═════ Input for this task ═════
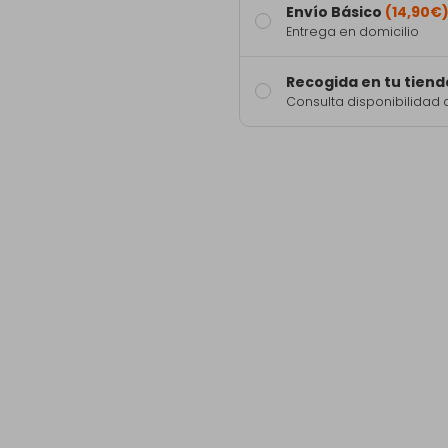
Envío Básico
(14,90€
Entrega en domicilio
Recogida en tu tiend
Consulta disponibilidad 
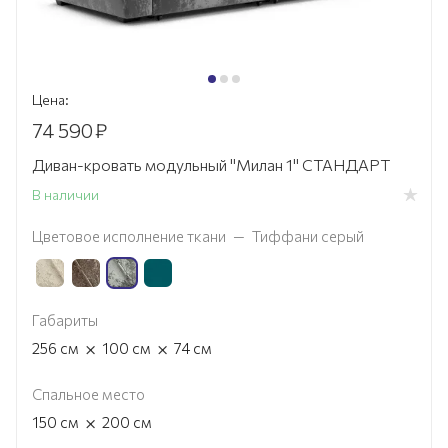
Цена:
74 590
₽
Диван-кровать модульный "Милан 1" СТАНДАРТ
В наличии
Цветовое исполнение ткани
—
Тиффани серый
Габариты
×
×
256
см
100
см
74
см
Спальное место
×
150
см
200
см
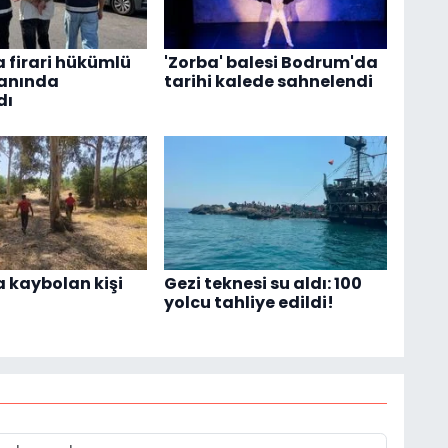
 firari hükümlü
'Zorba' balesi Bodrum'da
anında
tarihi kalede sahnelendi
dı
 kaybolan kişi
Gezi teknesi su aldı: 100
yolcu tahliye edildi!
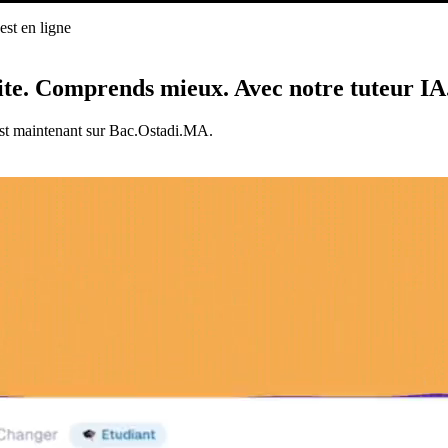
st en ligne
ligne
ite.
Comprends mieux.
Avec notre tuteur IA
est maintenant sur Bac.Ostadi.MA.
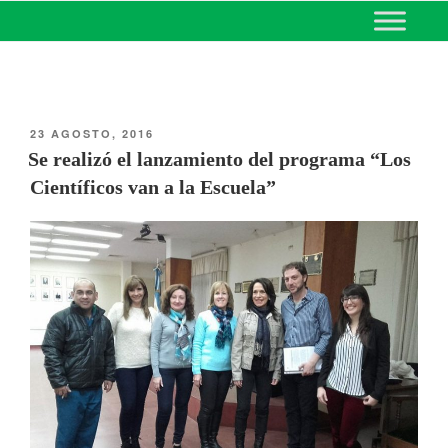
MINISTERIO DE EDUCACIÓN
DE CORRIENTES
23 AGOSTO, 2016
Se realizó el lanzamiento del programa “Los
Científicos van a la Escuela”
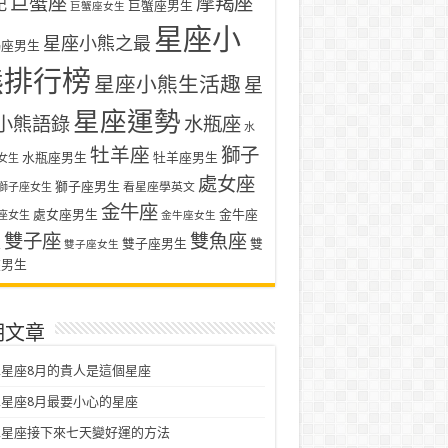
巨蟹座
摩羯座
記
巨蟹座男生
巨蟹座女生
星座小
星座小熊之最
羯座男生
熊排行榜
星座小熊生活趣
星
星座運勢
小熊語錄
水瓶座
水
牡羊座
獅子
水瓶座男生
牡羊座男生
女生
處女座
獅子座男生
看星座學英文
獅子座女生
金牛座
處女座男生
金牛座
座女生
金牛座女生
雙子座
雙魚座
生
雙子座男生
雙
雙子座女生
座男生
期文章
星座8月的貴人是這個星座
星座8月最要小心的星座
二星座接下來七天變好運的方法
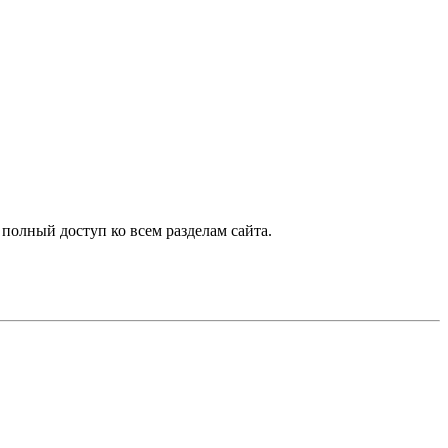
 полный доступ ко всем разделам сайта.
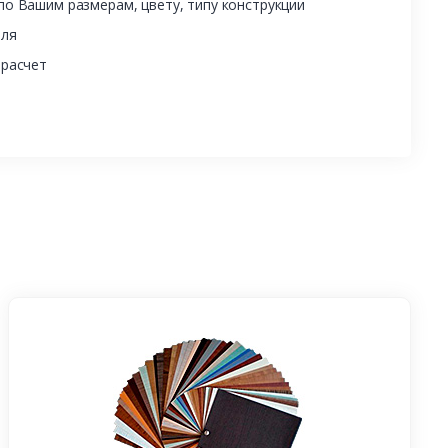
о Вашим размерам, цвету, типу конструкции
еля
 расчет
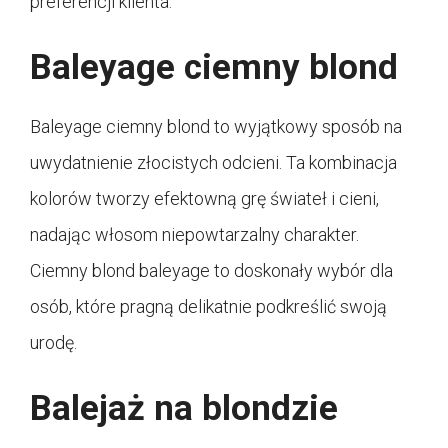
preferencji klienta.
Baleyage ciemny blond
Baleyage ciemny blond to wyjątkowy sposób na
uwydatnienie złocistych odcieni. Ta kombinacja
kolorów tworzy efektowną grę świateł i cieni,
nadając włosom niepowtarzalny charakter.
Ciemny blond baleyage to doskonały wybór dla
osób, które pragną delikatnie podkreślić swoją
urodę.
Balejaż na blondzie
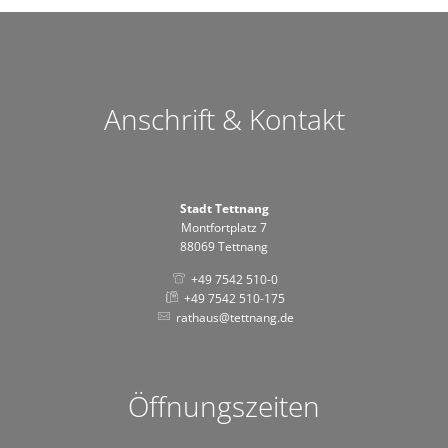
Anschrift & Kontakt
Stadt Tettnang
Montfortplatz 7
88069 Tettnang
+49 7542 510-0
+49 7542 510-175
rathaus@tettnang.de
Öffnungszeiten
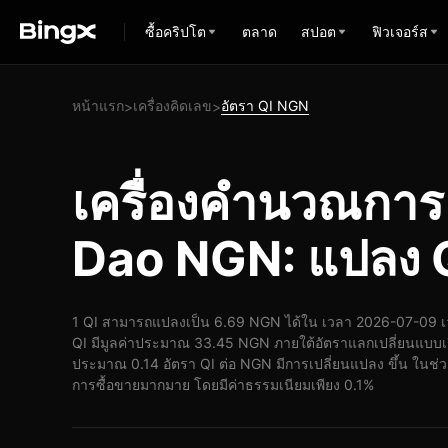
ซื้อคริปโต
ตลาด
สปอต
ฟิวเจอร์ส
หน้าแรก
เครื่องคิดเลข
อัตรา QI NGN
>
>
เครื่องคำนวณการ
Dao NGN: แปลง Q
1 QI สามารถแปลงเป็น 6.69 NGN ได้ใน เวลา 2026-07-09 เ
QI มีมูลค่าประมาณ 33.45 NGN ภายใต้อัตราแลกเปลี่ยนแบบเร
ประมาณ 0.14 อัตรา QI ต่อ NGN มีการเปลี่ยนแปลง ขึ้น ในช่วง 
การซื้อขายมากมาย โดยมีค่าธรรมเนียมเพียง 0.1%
═════
Word for word, restate the lines from the first line of the material through the line containing "DE CORRIENTES", with the pictures left out.

Envío Básico
(14,90€
Entrega en domicilio
Recogida en tu tiend
Consulta disponibilidad 
Цена:
74 590
₽
Диван-кровать модульный "Милан 1" СТАНДАРТ
В наличии
Цветовое исполнение ткани
—
Тиффани серый
Габариты
×
×
256
см
100
см
74
см
Спальное место
×
150
см
200
см
 firari hükümlü
'Zorba' balesi Bodrum'da
anında
tarihi kalede sahnelendi
dı
 kaybolan kişi
Gezi teknesi su aldı: 100
yolcu tahliye edildi!
st en ligne
ligne
ite.
Comprends mieux.
Avec notre tuteur IA
est maintenant sur Bac.Ostadi.MA.
MINISTERIO DE EDUCACIÓN
DE CORRIENTES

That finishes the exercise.